With the U.S.-led war on terrorism now well into its fourth month, a hard, even hysterical, opposition to American policy is in full bloom in the fever swamps of both the far left and the far right. Of course, those on the left who habitually oppose U.S. foreign policy tend to do so because they believe in the myth of an irredeemably evil America, while those on the right tend to do so because they believe in the ideal of a pristinely neutral America. Different trains, same destination, and it brings to mind the isolationist impulse that, pre-Pearl Harbor, brought together leftists and rightists fiercely opposed to American intervention against Hitler.
Contrary to liberal revisionism, the now notorious America First Committee, formed in 1940, was hardly a right-wing phenomenon. As Kevin Coogan noted in Dreamer of the Day (Autonomedia, 1999), his masterful study of the links between postwar fascism and communism, “America First supporters included such leading liberals as Protestant theologian Harry Emerson Fosdick, Adam Clayton Powell Sr., and Dorothy Detzer, head of the Women’s International League for Peace….America First also received support from Philip La Follette, Wisconsin’s three-time governor and Progressive Party leader, who regularly appeared at its rallies.”
And contrary to the perception that those protesting America’s post-Sept. 11 foreign policy come almost exclusively from the ranks of left-wing academics and addle-brained actresses, there are in fact a fair number of right-wing commentators and intellectuals who take a back seat to no one in loudly advertising their displeasure with U.S. policy.
Much the same as their counterparts on the left, not a few of these right-wing dissenters are at least as hostile to Israel as they are to their own country’s actions. Actually, because most of America’s current enemies happen to reside in Israel’s neck of the woods and would just as soon kill Israelis as they would Americans, it makes it all that much easier for the ideological swamp-dwellers to connect the dots and discern some conspiratorial invisible hand at work.
Exhibit A: Joseph Sobran, the right-wing essayist whom the Monitor has previously dealt with in some detail.

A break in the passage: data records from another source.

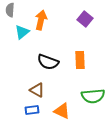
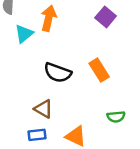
orange rectangle: (80, 60) -> (99, 70), turned -30
green semicircle: (93, 96) -> (116, 117), size x0.6

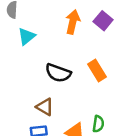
orange arrow: (49, 18) -> (73, 22), moved
green semicircle: (116, 117) -> (98, 124), moved, turned -77

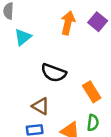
orange rectangle: (97, 70) -> (92, 92), moved

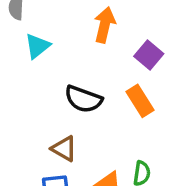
purple square: (98, 22) -> (149, 55), moved
orange rectangle: (92, 92) -> (140, 101), moved

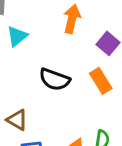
brown triangle: (64, 149) -> (17, 120), moved

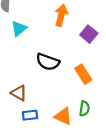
orange rectangle: (101, 81) -> (83, 74), moved

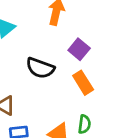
purple square: (89, 34) -> (79, 49), moved

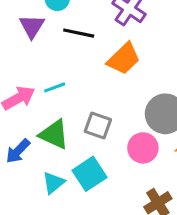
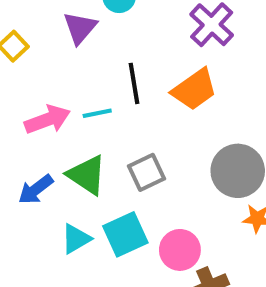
black line: (79, 33) -> (134, 83), moved, turned 60
gray square: (98, 125) -> (146, 172), turned 36
pink circle: (143, 148) -> (180, 250), moved

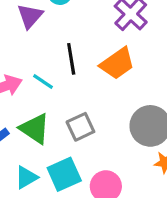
cyan line: (97, 113) -> (43, 81), turned 45

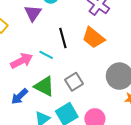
orange trapezoid: (117, 64) -> (93, 38), turned 80

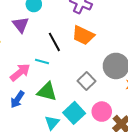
gray square: (74, 82) -> (86, 81), moved
blue arrow: (19, 96) -> (17, 99), moved

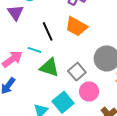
green triangle: (47, 92) -> (49, 67), moved
pink circle: (102, 112) -> (89, 91), moved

Asked to leave his position at National Review over a decade ago because of his incorrigibly anti-Israel writing which, critics charged, was at times indistinguishable from outright Jew-baiting, Sobran has never let up on his seeming obsession with Jews and Israel, as should be evident to anyone visiting his website and going through the archives of his columns.
“Judging from President Bush’s State of the Union message,” starts a recent and typical Sobran broadside, “what began as the War on Terrorism will be now broadened to become a War to Crush Israel’s Enemies.”
Echoing the infamous statement made by Pat Buchanan at the time of the Gulf War, Sobran charges that “Israel’s ‘amen corner’ in the American press – spearheaded by Charles Krauthammer, William Safire, William Kristol and the editorial page of the Wall Street Journal – has been calling for war on Israel’s enemies (not just Afghanistan, which is remote from Israel) since September 11. For a while Bush seemed to be resisting calls for a dangerous wider war, which friendly European governments opposed; but now he is in alignment with Israel against Europe.”
Asking “Why the change?” Sobran responds to his question with the following bizarre outburst: “We may never know. But politicians are often subject to powerful backstage pressures that are hidden from the public. We can never discount the possibility of blackmail.”